Course grades will be based on 5 quizzes (8 pts each), 5 homeworks (5 pts each), 1 project (25 pts), and classroom participation (10 pts). There will be no make-up.
Quizzes will be given sequentially. In order to take the next quiz, you have to pass the previous one (at least 6 points out of 8). A given quiz can be taken at most 4 times, and you can take at most 10 quizzes (including re-attempts) in total. If you pass a quiz after the second or later attempts, you will get 6 points for that quiz.
Classroom participation will be based on your responses to i) questions during lectures, ii) “Short Questions” at ODTUClass, and iii) other students’ questions on the “Forum” page.
The project teams will consist of 4 students.
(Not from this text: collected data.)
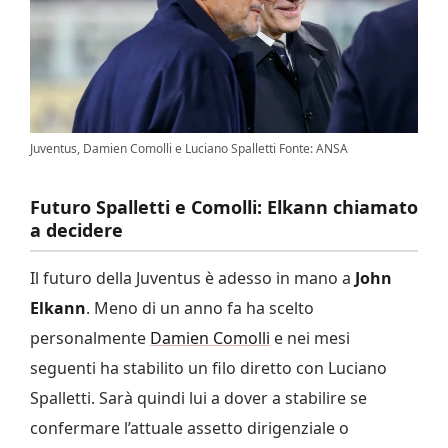
Juventus, Damien Comolli e Luciano Spalletti Fonte: ANSA
Futuro Spalletti e Comolli: Elkann chiamato
a decidere
Il futuro della Juventus è adesso in mano a
John
Elkann
. Meno di un anno fa ha scelto
personalmente
Damien Comolli
e nei mesi
seguenti ha stabilito un filo diretto con Luciano
Spalletti. Sarà quindi lui a dover a stabilire se
confermare l’attuale assetto dirigenziale o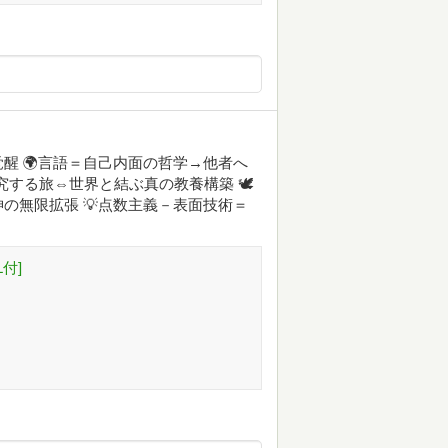
醒 🌍言語＝自己内面の哲学→他者へ
究する旅⇔世界と結ぶ真の教養構築 🕊️
の無限拡張 💡点数主義－表面技術＝
付]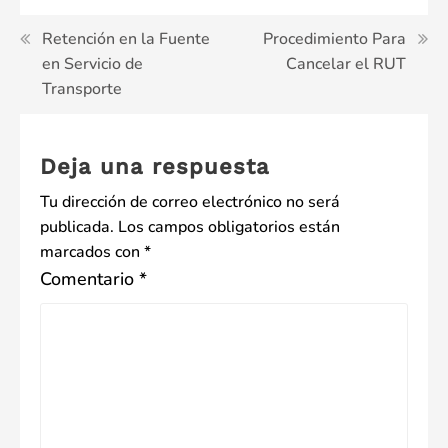
Navegación
Retención en la Fuente
Procedimiento Para
en Servicio de
Cancelar el RUT
de
Transporte
entradas
Deja una respuesta
Tu dirección de correo electrónico no será
publicada.
Los campos obligatorios están
marcados con
*
Comentario
*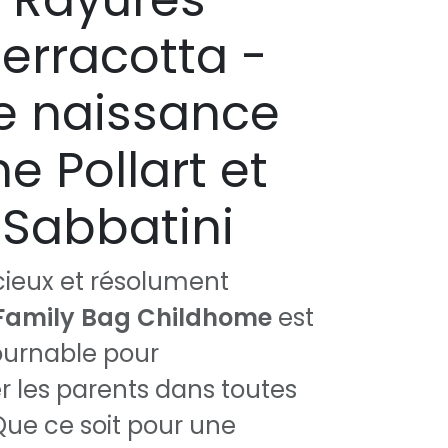
erracotta -
de naissance
e Pollart et
Sabbatini
cieux et résolument
Family Bag Childhome
est
ournable pour
les parents dans toutes
 Que ce soit pour une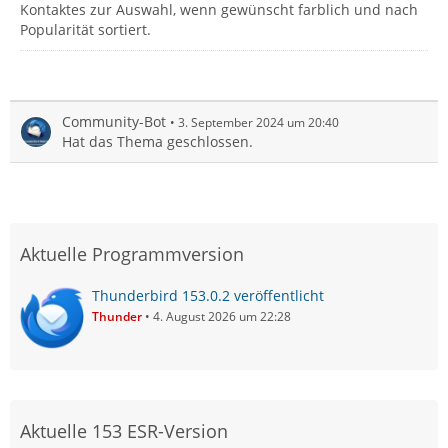
Kontaktes zur Auswahl, wenn gewünscht farblich und nach
Popularität sortiert.
Community-Bot
3. September 2024 um 20:40
Hat das Thema geschlossen.
Aktuelle Programmversion
Thunderbird 153.0.2 veröffentlicht
Thunder
4. August 2026 um 22:28
Aktuelle 153 ESR-Version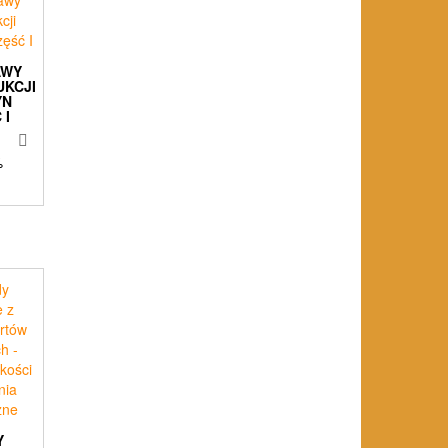
AWY
UKCJI
YN
 I
%
Y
Projects will be submitted by February 9, 2022, midnight, and presented on February 10, 2022.
DataCamp
“This class is supported by DataCamp, the most intuitive learning platform for data science and analytics. Learn any time, anywhere and become an expert in R, Python, SQL, and more. DataCamp’s learn-by-doing methodology combines short expert videos and hands-on-the-keyboard exercises to help learners retain knowledge. DataCamp offers 350+ courses by expert instructors on topics such as importing data, data visualization, and machine learning. They’re constantly expanding their curriculum to keep up with the latest technology trends and to provide the best learning experience for all skill levels. Join over 6 million learners around the world and close your skills gap.”
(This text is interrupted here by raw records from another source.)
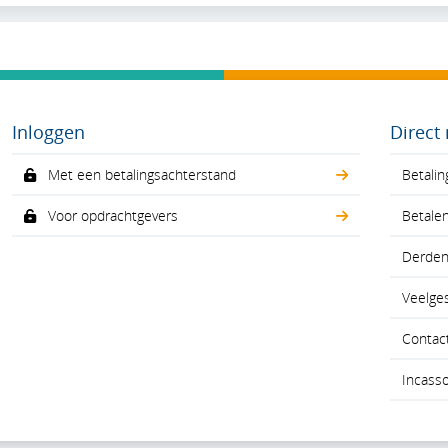
Inloggen
Direct
Met een betalingsachterstand
Betalin
Voor opdrachtgevers
Betale
Derdenv
Veelge
Contac
Incass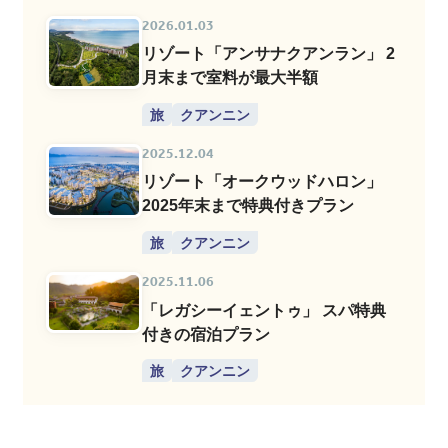
2026.01.03
リゾート「アンサナクアンラン」 2
月末まで室料が最大半額
旅
クアンニン
2025.12.04
リゾート「オークウッドハロン」
2025年末まで特典付きプラン
旅
クアンニン
2025.11.06
「レガシーイェントゥ」 スパ特典
付きの宿泊プラン
旅
クアンニン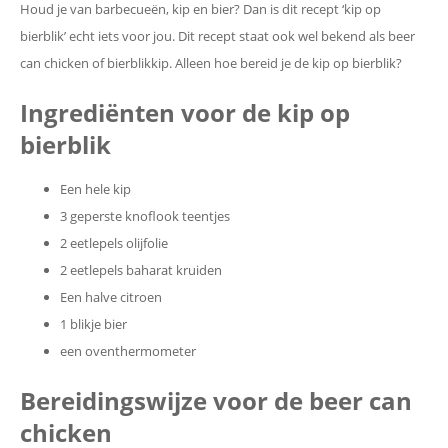
Houd je van barbecueën, kip en bier? Dan is dit recept ‘kip op
bierblik’ echt iets voor jou. Dit recept staat ook wel bekend als beer
can chicken of bierblikkip. Alleen hoe bereid je de kip op bierblik?
Ingrediënten voor de kip op
bierblik
Een hele kip
3 geperste knoflook teentjes
2 eetlepels olijfolie
2 eetlepels baharat kruiden
Een halve citroen
1 blikje bier
een oventhermometer
Bereidingswijze voor de beer can
chicken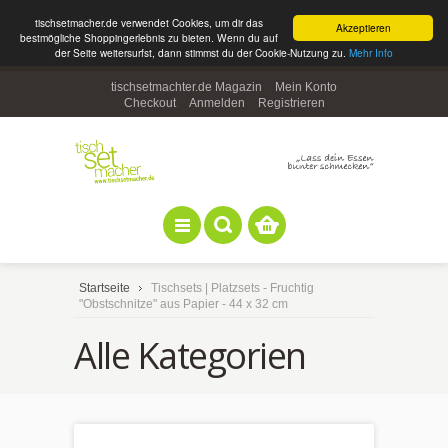
tischsetmacher.de verwendet Cookies, um dir das
Akzeptieren
bestmögliche Shoppingerlebnis zu bieten. Wenn du auf
der Seite weitersurfst, dann stimmst du der Cookie-Nutzung zu.
Mehr Info
tischsetmachter.de Magazin
Mein Konto
Checkout
Anmelden
Registrieren
Startseite
Tischsets | Platzsets - Fruchtig
"Obstschnitze" aus Papier - 44 x 32 cm
Alle Kategorien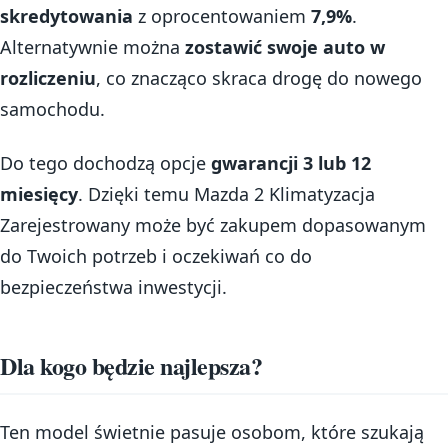
skredytowania
z oprocentowaniem
7,9%
.
Alternatywnie można
zostawić swoje auto w
rozliczeniu
, co znacząco skraca drogę do nowego
samochodu.
Do tego dochodzą opcje
gwarancji 3 lub 12
miesięcy
. Dzięki temu Mazda 2 Klimatyzacja
Zarejestrowany może być zakupem dopasowanym
do Twoich potrzeb i oczekiwań co do
bezpieczeństwa inwestycji.
Dla kogo będzie najlepsza?
Ten model świetnie pasuje osobom, które szukają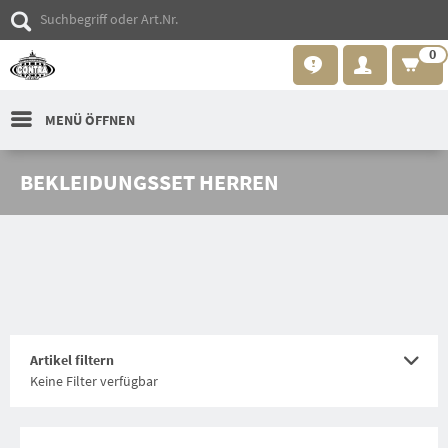
0
MENÜ ÖFFNEN
BEKLEIDUNGSSET HERREN
Artikel filtern
Keine Filter verfügbar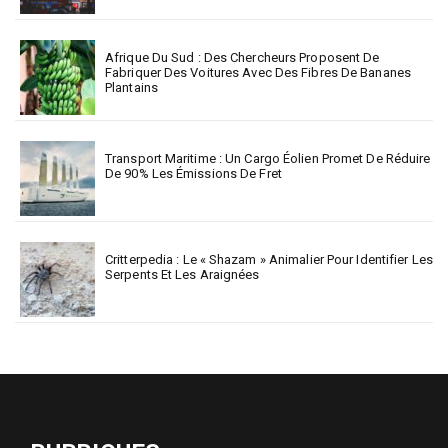
Afrique Du Sud : Des Chercheurs Proposent De
Fabriquer Des Voitures Avec Des Fibres De Bananes
Plantains
Transport Maritime : Un Cargo Éolien Promet De Réduire
De 90% Les Émissions De Fret
Critterpedia : Le « Shazam » Animalier Pour Identifier Les
Serpents Et Les Araignées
I will register your name at DataCamp. If you do not want to use it, please inform me by e-mail.
What is R?
- A programming language (interpreter)
- A statistics package
- An environment for statistical computing and graphics
- Developed by a community
- Extended with ‘packages’ that contain data, code, and documentation
What is R?
- R is a flavor of the S computer language
- S was developed by John Chambers at Bell Labs in the late 1970s
- [W]e wanted users to be able to begin in an interactive environment, where they did not consciously think of themselves as programming. Then as their needs became clearer and their sophistication increased, they should be able to slide gradually into programming, when the language and system aspects would become more important. (John Chambers)
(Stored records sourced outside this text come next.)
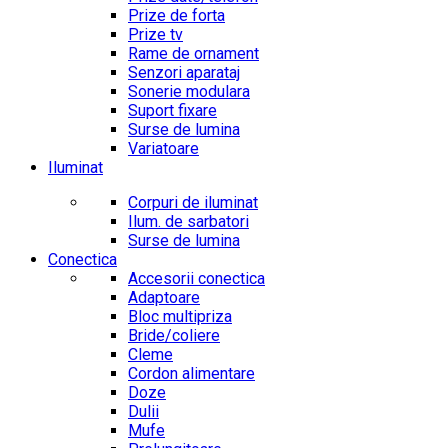
Prize de forta
Prize tv
Rame de ornament
Senzori aparataj
Sonerie modulara
Suport fixare
Surse de lumina
Variatoare
Iluminat
Corpuri de iluminat
Ilum. de sarbatori
Surse de lumina
Conectica
Accesorii conectica
Adaptoare
Bloc multipriza
Bride/coliere
Cleme
Cordon alimentare
Doze
Dulii
Mufe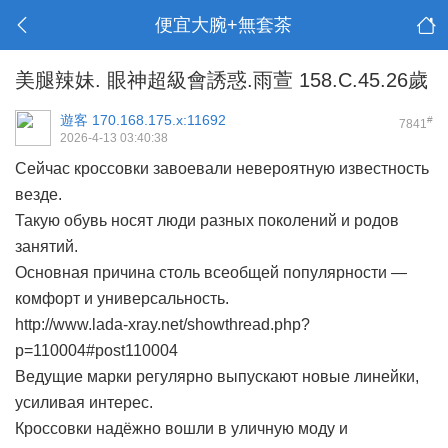
便宜大腕+無套茶
美腿辣妹. 眼神超級會誘惑.雨萱 158.C.45.26歲
遊客
170.168.175.x:11692
#
7841
2026-4-13 03:40:38
Сейчас кроссовки завоевали невероятную известность
везде.
Такую обувь носят люди разных поколений и родов
занятий.
Основная причина столь всеобщей популярности —
комфорт и универсальность.
http://www.lada-xray.net/showthread.php?
p=110004#post110004
Ведущие марки регулярно выпускают новые линейки,
усиливая интерес.
Кроссовки надёжно вошли в уличную моду и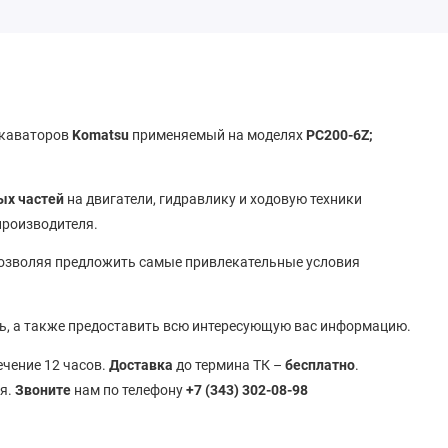
скаваторов
Komatsu
применяемый на моделях
PC200-6Z;
ых частей
на двигатели, гидравлику и ходовую техники
 производителя.
позволяя предложить самые привлекательные условия
ь, а также предоставить всю интересующую вас информацию.
течение 12 часов.
Доставка
до термина ТК –
бесплатно
.
ья.
Звоните
нам по телефону
+7 (343) 302-08-98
- 1991 R is created by Ross Ihaka and Robert Gentleman
- 1993 R is made public
- 1995 R becomes Open Source (GNU General Public License)
- 1997 R Core Group is formed
- 2000 Version 1.0.0 ships
Why R?
Why not Stata, or SPSS, or …?
- A flexible programming language
- Open Source and free (philosophy, or practical reasons)
- It is free to study the code
- It is free to redistribute it
- It is free to modify it
- It is free to redistribute the modified version
- It is free of charge, too
- Platform independent (Linux, Mac, Windows, desktops, servers)
- Easy to share with others
- Suitable for almost all scientific disciplines
- Extensive, diverse and growing community
- Ever increasing number of packages
- Easy interactions with other programs (web, presentation, databases, big data, etc.)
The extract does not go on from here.